My New Year’s resolution this year elicited a range of reactions, from hearty laughter to plain puzzlement.  Last year, it was “to wear brighter colors,” and that actually turned out pretty well.  I’d grown tired of the standard batch of personal improvement resolutions that I was habitually making and promptly breaking over the years; it was making me a little cynical.  “Brighter colors” seemed like something I could run with.  This year, it’s “to be quieter.” The laughter was from my mother and others closest to me.  The puzzlement was from most everyone else who asked.  But this one may turn out to be the most beneficial in years.  

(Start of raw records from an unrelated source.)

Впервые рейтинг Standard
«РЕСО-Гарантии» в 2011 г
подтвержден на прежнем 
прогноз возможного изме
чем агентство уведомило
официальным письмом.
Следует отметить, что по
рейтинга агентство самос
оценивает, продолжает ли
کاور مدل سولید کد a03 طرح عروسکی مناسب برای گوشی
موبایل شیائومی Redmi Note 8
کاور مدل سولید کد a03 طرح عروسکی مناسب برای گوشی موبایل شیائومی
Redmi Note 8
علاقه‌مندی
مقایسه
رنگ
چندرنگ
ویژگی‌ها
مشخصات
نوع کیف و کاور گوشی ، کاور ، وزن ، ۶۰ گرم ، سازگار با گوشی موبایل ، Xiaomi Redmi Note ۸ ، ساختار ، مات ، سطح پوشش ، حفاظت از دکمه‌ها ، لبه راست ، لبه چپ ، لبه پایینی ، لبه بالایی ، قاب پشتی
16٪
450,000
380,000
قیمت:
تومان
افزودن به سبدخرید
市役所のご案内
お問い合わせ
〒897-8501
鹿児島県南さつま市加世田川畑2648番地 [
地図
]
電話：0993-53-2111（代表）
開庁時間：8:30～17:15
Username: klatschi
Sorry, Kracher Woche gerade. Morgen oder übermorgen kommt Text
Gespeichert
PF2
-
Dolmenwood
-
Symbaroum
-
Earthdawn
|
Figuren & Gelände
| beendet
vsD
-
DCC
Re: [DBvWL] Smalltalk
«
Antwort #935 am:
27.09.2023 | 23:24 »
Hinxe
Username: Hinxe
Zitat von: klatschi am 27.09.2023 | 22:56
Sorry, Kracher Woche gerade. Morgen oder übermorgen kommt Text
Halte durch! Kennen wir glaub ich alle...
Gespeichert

It arose out of a personal observation of how “noisy” I am.  Not so much outwardly, but inside.  It’s alarming to me how much is going on in my head, nearly all the time.  Layers and convolutions of thoughts and imaginings and looping “tapes” about things present, things past and what may be coming next.  Perhaps I’m being overly confessional, but I don’t think I’m alone in this … challenged in trying to “do life” effectively with this din going on in my head.  So I’m trying to be quieter, inside.  I have resumed an ancient practice and time-tested discipline of centering prayer:  periods of silence – as regularly as I can manage – when I gently let my mind grow still and simply rest in God’s presence.  Our contemplative worship gathering – Evensong – is a wonderful opportunity for this, as well.  The candlelit quiet of our sanctuary, steeping in God’s Word, the beauty of Taizé chant music, periods of silence, the bread and wine, shared simply – all invite me into that place the Psalmist knows:  the place where the One says, “Be still, and know that I am God.”  

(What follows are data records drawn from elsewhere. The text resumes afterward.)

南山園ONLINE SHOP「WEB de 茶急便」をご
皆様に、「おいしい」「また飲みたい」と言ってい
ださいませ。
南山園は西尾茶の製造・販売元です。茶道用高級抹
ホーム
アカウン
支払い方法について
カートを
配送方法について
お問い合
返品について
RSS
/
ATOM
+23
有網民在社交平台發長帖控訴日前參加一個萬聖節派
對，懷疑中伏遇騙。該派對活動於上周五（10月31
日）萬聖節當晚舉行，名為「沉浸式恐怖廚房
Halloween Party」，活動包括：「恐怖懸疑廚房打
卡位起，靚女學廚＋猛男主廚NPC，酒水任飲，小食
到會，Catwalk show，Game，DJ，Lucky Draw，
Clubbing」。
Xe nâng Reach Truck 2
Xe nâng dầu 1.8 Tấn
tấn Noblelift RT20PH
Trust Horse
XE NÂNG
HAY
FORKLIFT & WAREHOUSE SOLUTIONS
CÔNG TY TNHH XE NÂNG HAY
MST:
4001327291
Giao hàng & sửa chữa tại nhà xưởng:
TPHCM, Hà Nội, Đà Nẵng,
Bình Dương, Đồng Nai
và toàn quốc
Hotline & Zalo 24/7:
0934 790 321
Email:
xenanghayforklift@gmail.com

I am better for this.  I am stronger, and clearer, for spending intentional time resting in God, by myself and in the shared contemplation of Evensong.  Whenever we will get still, and turn and open ourselves, the One from whom all blessings flow is right there to embrace us.  You can do this, too.  We can do this together.  Evensong is every Sunday at 5:00 pm.  And we can talk about the simple methodology of centering prayer any time you’d like.  And I’m going to stick with the brighter colors; that seems to be working, too.